Il tempo libero: da indicatore di prestigio sociale, a prerogativa quasi universale, per poi essere motivo di diffidenza in una società capitalista.

Raccontiamo brevemente la storia e le implicazioni del tempo libero nella vita quotidiana nei secoli.

Alla ricerca del tempo libero

Per tempo libero intendiamo quei momenti in cui siamo lontani dal nostro posto di lavoro, dagli studi, da quello che concerne la nostra routine più o meno imposta.Un momento normalmente di svago, dove possiamo coltivare le nostre passioni, stare accanto alle persone più care o semplicemente rilassarci.

A partire dalla letteratura riguardante il fenomeno della società di massa emerge come nella società pre industriale il tempo libero, così come l’ozio, fossero un bene prezioso.

Le giornate degli strati più poveri, la cui sopravvivenza dipendeva da attività di tipo agricolo, erano scandite dai ritmi della terra e della luce; era sempre il momento perfetto per sbrigare questa o quella mansione.

Il tempo libero e la noia eran cosa da ricchi, da privilegiati.

L’ozio, il gioco, la conversazione fine a sé stessa erano lussi di cui solo gli strati più benestanti potevano beneficiare.

Rateizzazione, democrazia e vacanze

Con l’avvento della rivoluzione industriale, intorno alla metà dell’Ottocento, il tempo libero in qualche misura si fa strada nelle case della popolazione intera.

Finalmente abbiamo una più netta distinzione tra il tempo del lavoro e quello libero, la sfera pubblica e quella privata, che scandisce le giorante degli operai riversati nelle città.
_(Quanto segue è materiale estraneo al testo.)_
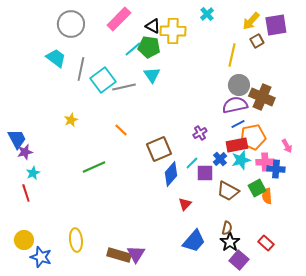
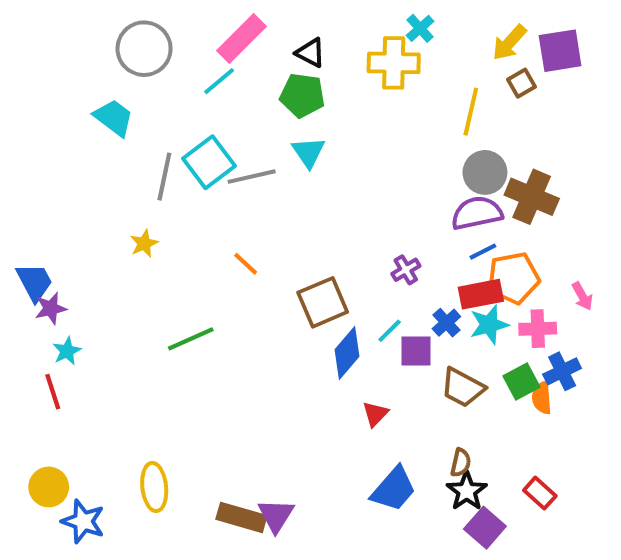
yellow cross: (173, 31) -> (394, 63), moved
cyan line: (133, 49) -> (219, 81), moved
gray line: (81, 69) -> (164, 177), moved
blue cross: (276, 169) -> (562, 371), moved, turned -30

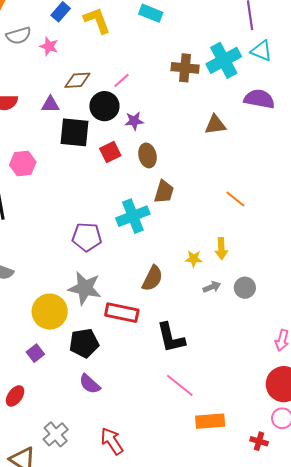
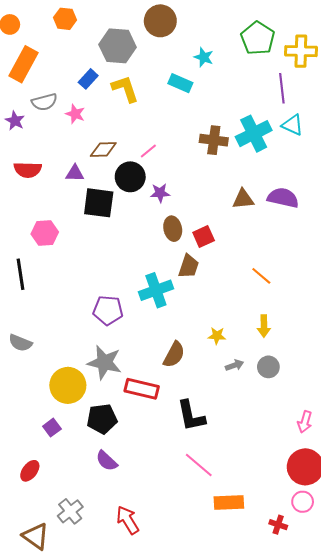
purple semicircle: (259, 99) -> (283, 198), moved
red square: (110, 152) -> (204, 236), moved
yellow arrow: (221, 249) -> (264, 326), moved

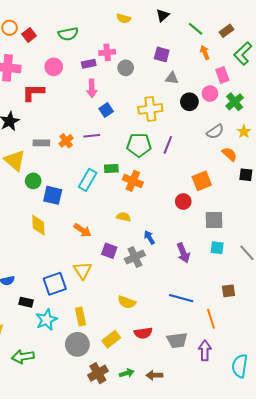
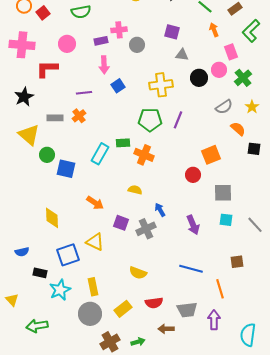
purple line: (92, 136) -> (84, 93), moved
yellow diamond: (38, 225) -> (52, 218), moved
yellow triangle: (82, 270) -> (95, 242), turned -30
brown arrow: (154, 375) -> (166, 329), moved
Non dimentichiamo inoltre che, una cinquantina d’anni più avanti, con l’avvento della catena di montaggio e della rateizzazione, abbiamo stili di vita sempre più simili tra loro, indipendentemente dallo strato sociale.

Il costo della manodopera crolla a picco sotto il diffuso dominio capitalista e di quelle idee tayloriste e poi fordiste che si espandono a macchia d’olio.

La piccola borghesia quindi inizia a possedere frigoriferi, tostapane e macchine, al pari degli strati sociali più abbienti.

Tempo libero e dittature

Nell’Italia fascista, così come in ogni regime totalitario del ‘900, c’è la volontà di gestire il tempo della popolazione attraverso l’istituzione di associazioni e gruppi quali i Balilla, l’Opera nazionale del dopolavoro, passando per l’Istituto Luce, impiegato per la proiezione cinematografica.

È un tratto comune alle dittature quello di controllare il tempo libero dei cittadini, così da entrare con forza nell’intera vita della popolazione, soffocandola con mano paternalista.

La sfera privata vede i suoi confini sbiadirsi, fino ad essere inglobata in quella pubblica, sotto il vigile occhio dei totalitarismi.

Il tempo libero nel XXI secolo

Al giorno d’oggi chi sembra avere un po’ troppo tempo per lo svago viene guardato con sospetto e sicuramente con invidia.

È forse più nobilitante oggi avere una really busy schedule, dove ci si destreggia tra numerose mansioni.

L’essere costantemente impegnati nello sbrogliare un qualche nodo ci fa apparire multitasking, svegli, attivi.

Quest’idea, introdotta dalla dottrina calvinista e poi presa per buona e impiegata come base legittimante dal capitalismo, non lascia spazio all’ozio.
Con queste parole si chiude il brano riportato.